Un ecuatoriano me dijo una vez que si no conocía Quito


Por allá en el 2000 conocí en un bus, entre Madrid y Sevilla, a un ecuatoriano que se interesó en mi porque le incomodé abriendo la ventana del bus mientras yo disfrutaba del viento y del paisaje cuando llegas a Andalucía y ves que el sol ama una parte de la tierra española.

Ese ecuatoriano de nariz puntiaguda, pelo largo y anteojos, cogió confianza en pocas semanas y nos hicimos, no amigos, compinches y probamos juntos una hierba extraña en la Feria de Sevilla.

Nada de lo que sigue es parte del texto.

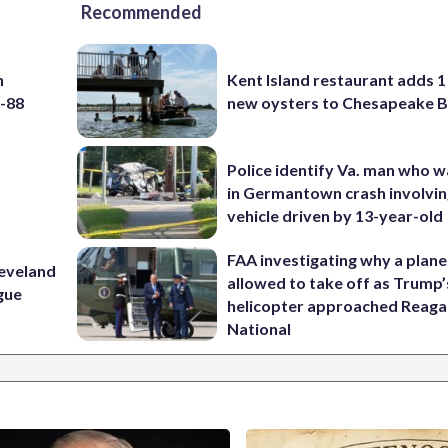
Recommended
h
Kent Island restaurant adds 1 
5-88
new oysters to Chesapeake 
Police identify Va. man who wa
in Germantown crash involvin
vehicle driven by 13-year-old
FAA investigating why a plan
leveland
allowed to take off as Trump’
ague
helicopter approached Reag
National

Cogió confianza y me pedía prestado el cuarto de la Universidad para acostarse con una amiga, con otra chica, con la misma chica.

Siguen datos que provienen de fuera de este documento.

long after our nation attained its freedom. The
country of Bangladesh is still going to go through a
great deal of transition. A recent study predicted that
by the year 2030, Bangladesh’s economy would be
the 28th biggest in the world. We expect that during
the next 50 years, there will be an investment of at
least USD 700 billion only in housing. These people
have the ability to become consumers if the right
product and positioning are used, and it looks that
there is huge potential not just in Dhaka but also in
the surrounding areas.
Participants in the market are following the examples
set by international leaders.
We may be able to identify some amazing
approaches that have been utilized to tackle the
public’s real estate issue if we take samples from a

Ese ecuatoriano que balbuceaba el francés y era profesor de una universidad en su país, me contó que en junio o julio se iba a hacer una exposición en La Sorbona y yo le admiraba no solo por eso, sino porque me acompañaba a burlarme del café español, que en nada se parecía al aroma y sabor del nuestro. Nos reíamos también de las magdalenas, que no eran sino unas tortas infladas que en nada se parecían a nuestras deliciosas tortas de maíz latinas.

Él se fue a La Sorbona y yo me quedé solo en el cuarto húmedo y maloliente de la universidad española, recluído por lo que parecía un virus que había traído del Caribe donde vivía. Él cuando volvió de París me dijo que tenía que conocer Quito, que no me preocupara por la ciudad de la luz, «¿De cuál luz? ¿Del lujo? ¿del café de muchos euros que no tienes para pagar?»

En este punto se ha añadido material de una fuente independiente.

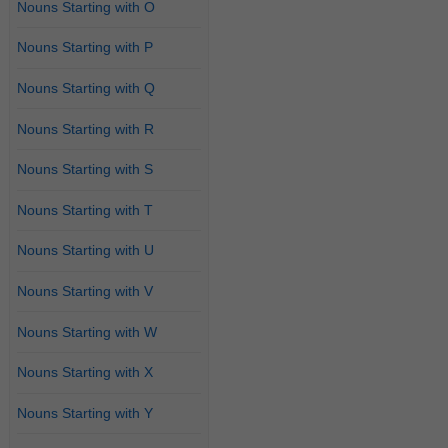
Nouns Starting with O
Nouns Starting with P
Nouns Starting with Q
Nouns Starting with R
Nouns Starting with S
Nouns Starting with T
Nouns Starting with U
Nouns Starting with V
Nouns Starting with W
Nouns Starting with X
Nouns Starting with Y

Dieciocho años después yo aterricé en Quito por casualidad, cuando Wingo llegó con una promoción al país y Javier y yo nos pegamos la escapada acostumbrada. Yo sabía por aquel ecuatoriano, que conocí en un bus de Madrid a Sevilla, que Quito me iba a asombrar y cuando lo conocí no pude más que darle la razón.

Hoy recupero estas fotos después de una pérdida fortuita y me complazco con los recuerdos de Quito que hacen flash en mi mente, como el de la señora que rumoraba «lleve los heladitos» pero nadie la escuchaba y sin embargo le compraban.